That's some interesting "logic" you have there.
First, I don't think 250K for very senior NJA pilots is absurd at all, but 10-250 would mean the most junior captains would make 250K. If the most junior captain is making 250K flying a Phenom, I'm pretty curious how much a 30 year international Global 7000 captain should make? How about 5th and 15th year F.O.'s? That's probably where 10-250 goes off the rails for me.
I certainly don't have the numbers you seek, but I couldn't help notice Pedro kept repeatedly stating Management is demanding pay concessions. For some reason, he failed to mention the Union's demands. That seems strange considering most (at least here on FI) feel so strongly that all are completely reasonable. Why waste the opportunity to show Liz and her viewers how magnanimous your requests are? Could it be Pedro was concerned that saying the union wants $250K for the most junior captain, plus completely free medical, and 100 percent 401K match up to the max might not play well? Heck, he didn't need to mention the need for shorter duty days and sought reduced airport standby.

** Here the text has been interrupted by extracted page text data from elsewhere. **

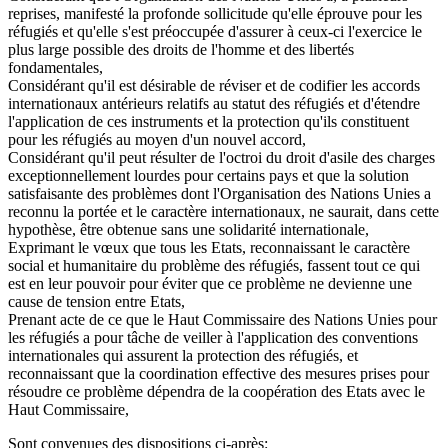
reprises, manifesté la profonde sollicitude qu'elle éprouve pour les
réfugiés et qu'elle s'est préoccupée d'assurer à ceux-ci l'exercice le
plus large possible des droits de l'homme et des libertés
fondamentales,
Considérant qu'il est désirable de réviser et de codifier les accords
internationaux antérieurs relatifs au statut des réfugiés et d'étendre
l'application de ces instruments et la protection qu'ils constituent
pour les réfugiés au moyen d'un nouvel accord,
Considérant qu'il peut résulter de l'octroi du droit d'asile des charges
exceptionnellement lourdes pour certains pays et que la solution
satisfaisante des problèmes dont l'Organisation des Nations Unies a
reconnu la portée et le caractère internationaux, ne saurait, dans cette
hypothèse, être obtenue sans une solidarité internationale,
Exprimant le vœux que tous les Etats, reconnaissant le caractère
social et humanitaire du problème des réfugiés, fassent tout ce qui
est en leur pouvoir pour éviter que ce problème ne devienne une
cause de tension entre Etats,
Prenant acte de ce que le Haut Commissaire des Nations Unies pour
les réfugiés a pour tâche de veiller à l'application des conventions
internationales qui assurent la protection des réfugiés, et
reconnaissant que la coordination effective des mesures prises pour
résoudre ce problème dépendra de la coopération des Etats avec le
Haut Commissaire,
Sont convenues des dispositions ci-après:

You keep asking why you should make less than a Delta pilot. Take another look at Delta's pay scales and ask yourself why Delta Mainline EMB 190 pilots makes 50 percent of 777 pilots at each year of service. It has nothing to do with responsibility or having the same skill set. It is about how much revenue pilots generate for their company. Since airlines are scheduled, they enjoy far greater utilization. Because of the increased utilization, and because they carry so many more passengers, they bring in more revenue than a NetJets pilot can hope to despite Mr. Big Bucks paying a fortune for his flight.
NetJets is already ~3 times the cost of charter. 10-250 represents a 108 percent or 130,000 dollar raise for the 10 year captain. If every pilot gets a similar percentage increase, NetJets might cost 4 times charter, and certainly some number of corporate and private flight departments will become more cost effective than fractional ownership as a result. Fractional was supposed to offer better utilization of expensive assets and thereby reduce the cost of flying private. Today, drastically inflated acquisition costs, deadhead inefficiency, high corporate overhead, demanded higher ROI, and now potentially extreme pilot compensation further threaten an industry in decline. Don't kid yourself; you absolutely can price yourselves out of this market.